Friday, October 22, 2010

Making an unstable clock source (reasonably) stable

Why is the KVM clock unstable?

To understand why people call the KVM clock unstable, we first have to learn how it works. The first version of the KVM clock is basically a 1:1 copy of the Xen PV clock. The only difference is the initialization sequence.

For every guest CPU, the guest requests a shared page with the hypervisor. This page is accessible from both the hypervisor and the guest without traps, so it can be used for live updates of information. The layout of that page is as follows:

struct pvclock_vcpu_time_info {
        u32   version;
        u32   pad0;
        u64   tsc_timestamp;
        u64   system_time;
        u32   tsc_to_system_mul;
        s8    tsc_shift;
        u8    pad[3];
} __attribute__((__packed__)); /* 32 bytes */

On registration of this structure or whenever the guest vcpu switches to another host cpu, this structure gets updated by the host. It then contains a timestamp of the last update time, the TSC frequency of the current CPU and the TSC value at the time of the last update.

Why use the TSC? Simple answer: Reading the TSC doesn't trap, so the guest stays within its context. It's also very fast to read in general.

Using that information, we can take system_time + scale(tsc_now - tsc_timestamp) and we should know where we are now in system time scale.




This is all nice and great in theory. The issue however is that we now rely 100% on the TSC. The TSC however is not always reliable. On older systems, it's not guaranteed to by synced between different CPUs. Neither on value nor in speed. Older x86 systems even stopped the TSC in deeper power saving modes.

So imagine we have 2 virtual CPUs, each running on a single host core each. One CPU's TSC is slightly faster than the other. For the sake of simplicity, let's say they have the same sync point.

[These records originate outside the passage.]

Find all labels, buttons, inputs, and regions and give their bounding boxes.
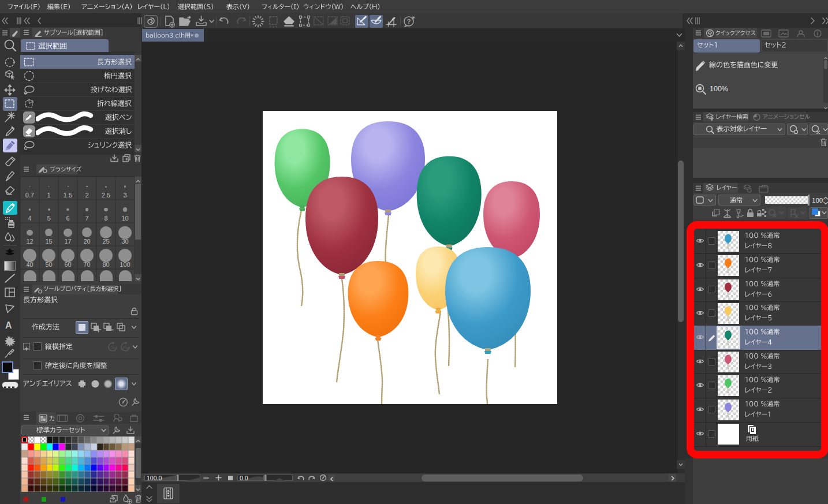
svg-text:Px: Px bbox=[123, 345, 128, 350]
svg-text:%: % bbox=[111, 345, 115, 350]
svg-text:?: ? bbox=[407, 18, 411, 25]
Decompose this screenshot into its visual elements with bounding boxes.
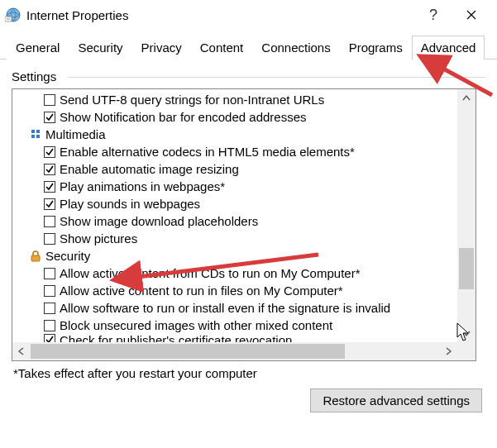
setting-label: Enable alternative codecs in HTML5 media…	[60, 145, 355, 159]
scroll-right-icon[interactable]	[439, 342, 457, 360]
tab-security[interactable]: Security	[69, 36, 131, 60]
tab-content[interactable]: Content	[191, 36, 253, 60]
setting-checkbox[interactable]: Allow active content from CDs to run on …	[17, 265, 456, 282]
checkbox-icon[interactable]	[44, 303, 55, 314]
horizontal-scroll-thumb[interactable]	[31, 344, 345, 359]
vertical-scroll-thumb[interactable]	[459, 248, 474, 289]
scroll-down-icon[interactable]	[457, 324, 475, 342]
scroll-left-icon[interactable]	[12, 342, 31, 360]
tab-privacy[interactable]: Privacy	[132, 36, 191, 60]
setting-checkbox[interactable]: Play animations in webpages*	[17, 178, 456, 195]
setting-checkbox[interactable]: Send UTF-8 query strings for non-Intrane…	[17, 91, 456, 108]
tab-general[interactable]: General	[7, 36, 69, 60]
horizontal-scroll-track[interactable]	[31, 342, 439, 360]
setting-label: Play sounds in webpages	[60, 197, 200, 211]
setting-label: Block unsecured images with other mixed …	[60, 318, 332, 332]
setting-label: Allow software to run or install even if…	[60, 301, 390, 315]
setting-label: Send UTF-8 query strings for non-Intrane…	[60, 93, 324, 107]
window-title: Internet Properties	[26, 8, 414, 22]
vertical-scrollbar[interactable]	[457, 89, 475, 342]
multimedia-icon	[29, 128, 42, 141]
setting-checkbox[interactable]: Play sounds in webpages	[17, 195, 456, 212]
restore-advanced-settings-button[interactable]: Restore advanced settings	[310, 388, 482, 412]
setting-checkbox[interactable]: Allow software to run or install even if…	[17, 299, 456, 317]
setting-checkbox[interactable]: Show image download placeholders	[17, 212, 456, 230]
category-label: Multimedia	[45, 127, 106, 141]
setting-checkbox[interactable]: Block unsecured images with other mixed …	[17, 317, 456, 334]
help-button[interactable]: ?	[414, 2, 452, 27]
setting-label: Allow active content to run in files on …	[60, 284, 343, 298]
scroll-up-icon[interactable]	[457, 89, 475, 107]
checkbox-icon[interactable]	[44, 198, 55, 210]
setting-checkbox[interactable]: Enable alternative codecs in HTML5 media…	[17, 143, 456, 160]
checkbox-icon[interactable]	[44, 112, 55, 123]
checkbox-icon[interactable]	[44, 164, 55, 175]
checkbox-icon[interactable]	[44, 233, 55, 245]
setting-label: Show pictures	[60, 231, 137, 245]
close-button[interactable]	[452, 2, 490, 27]
setting-checkbox[interactable]: Show Notification bar for encoded addres…	[17, 108, 456, 126]
setting-label: Check for publisher's certificate revoca…	[60, 334, 292, 342]
setting-label: Play animations in webpages*	[60, 179, 225, 193]
setting-label: Show image download placeholders	[60, 214, 258, 228]
svg-rect-6	[31, 135, 35, 138]
svg-rect-8	[31, 255, 40, 261]
vertical-scroll-track[interactable]	[457, 107, 475, 324]
security-icon	[29, 250, 42, 263]
restart-footnote: *Takes effect after you restart your com…	[13, 366, 485, 380]
horizontal-scrollbar[interactable]	[12, 342, 457, 360]
setting-checkbox[interactable]: Show pictures	[17, 230, 456, 247]
svg-rect-7	[36, 135, 40, 138]
tab-programs[interactable]: Programs	[340, 36, 412, 60]
checkbox-icon[interactable]	[44, 334, 55, 342]
setting-label: Show Notification bar for encoded addres…	[60, 110, 307, 124]
category-multimedia: Multimedia	[17, 126, 456, 143]
category-security: Security	[17, 247, 456, 265]
checkbox-icon[interactable]	[44, 268, 55, 279]
svg-rect-5	[36, 130, 40, 133]
tab-strip: General Security Privacy Content Connect…	[0, 30, 497, 60]
settings-group-label: Settings	[12, 69, 485, 83]
setting-label: Allow active content from CDs to run on …	[60, 266, 360, 280]
settings-listbox: Send UTF-8 query strings for non-Intrane…	[12, 88, 476, 361]
scroll-corner	[457, 342, 475, 360]
internet-options-icon	[5, 7, 22, 23]
setting-checkbox[interactable]: Allow active content to run in files on …	[17, 282, 456, 299]
checkbox-icon[interactable]	[44, 181, 55, 193]
checkbox-icon[interactable]	[44, 94, 55, 106]
setting-checkbox[interactable]: Enable automatic image resizing	[17, 160, 456, 178]
setting-label: Enable automatic image resizing	[60, 162, 239, 176]
tab-advanced[interactable]: Advanced	[412, 36, 485, 60]
checkbox-icon[interactable]	[44, 320, 55, 331]
setting-checkbox[interactable]: Check for publisher's certificate revoca…	[17, 334, 456, 342]
checkbox-icon[interactable]	[44, 216, 55, 227]
svg-rect-1	[5, 17, 12, 21]
tab-connections[interactable]: Connections	[252, 36, 339, 60]
category-label: Security	[45, 249, 90, 263]
checkbox-icon[interactable]	[44, 146, 55, 158]
svg-rect-4	[31, 130, 35, 133]
checkbox-icon[interactable]	[44, 285, 55, 297]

After running for a while, the TSC values will have skewed. One vcpu is further ahead in time than the other.

If your user space process now gets scheduled from the vcpu that's ahead to the one that's behind and it reads the time on both, time appears to go backwards!

Recent CPUs (AMD Barcelona, Intel Nehalem) have nice mechanisms in place to keep the TSC in sync between different CPUs in the system. The problem is that these mechanisms only work across a single board. If you have a huge NUMA system with several boards interconnected, you end up getting the very same problems again.


How do we get it stable then?

Looking at the issue at hand, two main points become clear:

  1. Time is a system wide property. You can't leave it to every vcpu in the system to evaluate it. There has to be a single controlling instance in the system that ensures time is monotonically increasing.
  2. The longer the gaps are between the sync point and "now", the more inaccurate our time is.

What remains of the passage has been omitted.